Both the line with "g der Software" and the line with "der Höhe nach" in the records below must appear in the output, along with every line between them, exactly and with nothing added.

ENTRIES SUPPLIED START

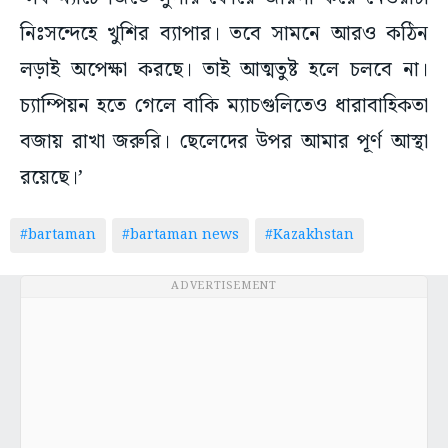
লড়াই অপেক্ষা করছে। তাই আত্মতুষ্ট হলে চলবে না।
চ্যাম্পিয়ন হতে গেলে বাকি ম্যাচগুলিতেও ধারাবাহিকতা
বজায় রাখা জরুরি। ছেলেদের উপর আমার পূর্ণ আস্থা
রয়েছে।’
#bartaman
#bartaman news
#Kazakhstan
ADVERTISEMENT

ENTRIES SUPPLIED END
ENTRIES SUPPLIED START

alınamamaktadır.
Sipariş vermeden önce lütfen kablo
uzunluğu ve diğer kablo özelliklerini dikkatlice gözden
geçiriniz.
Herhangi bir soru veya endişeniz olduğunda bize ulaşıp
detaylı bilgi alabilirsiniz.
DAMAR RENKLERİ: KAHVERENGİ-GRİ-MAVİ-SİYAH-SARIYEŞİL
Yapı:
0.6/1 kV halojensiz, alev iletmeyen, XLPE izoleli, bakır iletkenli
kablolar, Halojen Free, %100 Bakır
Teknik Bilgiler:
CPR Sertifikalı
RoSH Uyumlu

ENTRIES SUPPLIED END
ENTRIES SUPPLIED START

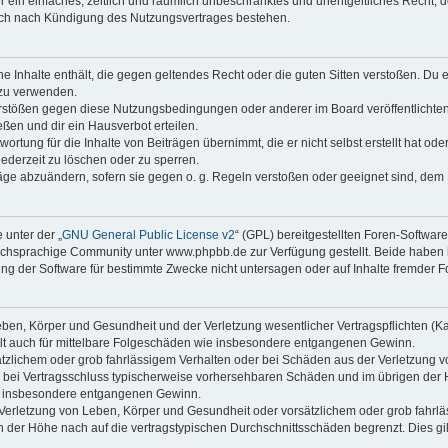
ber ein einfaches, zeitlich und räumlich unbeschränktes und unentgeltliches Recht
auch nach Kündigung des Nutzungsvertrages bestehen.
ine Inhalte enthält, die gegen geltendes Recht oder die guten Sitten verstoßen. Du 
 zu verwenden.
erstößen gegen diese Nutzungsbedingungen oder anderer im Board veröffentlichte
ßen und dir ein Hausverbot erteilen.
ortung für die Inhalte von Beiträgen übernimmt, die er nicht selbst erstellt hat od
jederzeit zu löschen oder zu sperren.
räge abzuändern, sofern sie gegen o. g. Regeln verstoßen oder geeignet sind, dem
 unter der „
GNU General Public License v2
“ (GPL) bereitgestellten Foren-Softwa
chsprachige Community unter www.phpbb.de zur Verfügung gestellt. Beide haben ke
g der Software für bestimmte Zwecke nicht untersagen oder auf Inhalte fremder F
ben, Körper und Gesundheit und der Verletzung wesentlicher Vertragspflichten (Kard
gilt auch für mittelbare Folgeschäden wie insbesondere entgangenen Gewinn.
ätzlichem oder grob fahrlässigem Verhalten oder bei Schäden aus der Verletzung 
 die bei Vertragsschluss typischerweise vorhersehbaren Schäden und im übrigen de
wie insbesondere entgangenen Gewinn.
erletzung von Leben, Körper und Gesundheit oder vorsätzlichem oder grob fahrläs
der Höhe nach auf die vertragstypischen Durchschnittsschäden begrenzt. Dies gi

ENTRIES SUPPLIED END

_ANSWER TO THIS TASK_
g der Software für bestimmte Zwecke nicht untersagen oder auf Inhalte fremder F
ben, Körper und Gesundheit und der Verletzung wesentlicher Vertragspflichten (Kard
gilt auch für mittelbare Folgeschäden wie insbesondere entgangenen Gewinn.
ätzlichem oder grob fahrlässigem Verhalten oder bei Schäden aus der Verletzung 
 die bei Vertragsschluss typischerweise vorhersehbaren Schäden und im übrigen de
wie insbesondere entgangenen Gewinn.
erletzung von Leben, Körper und Gesundheit oder vorsätzlichem oder grob fahrläs
der Höhe nach auf die vertragstypischen Durchschnittsschäden begrenzt. Dies gi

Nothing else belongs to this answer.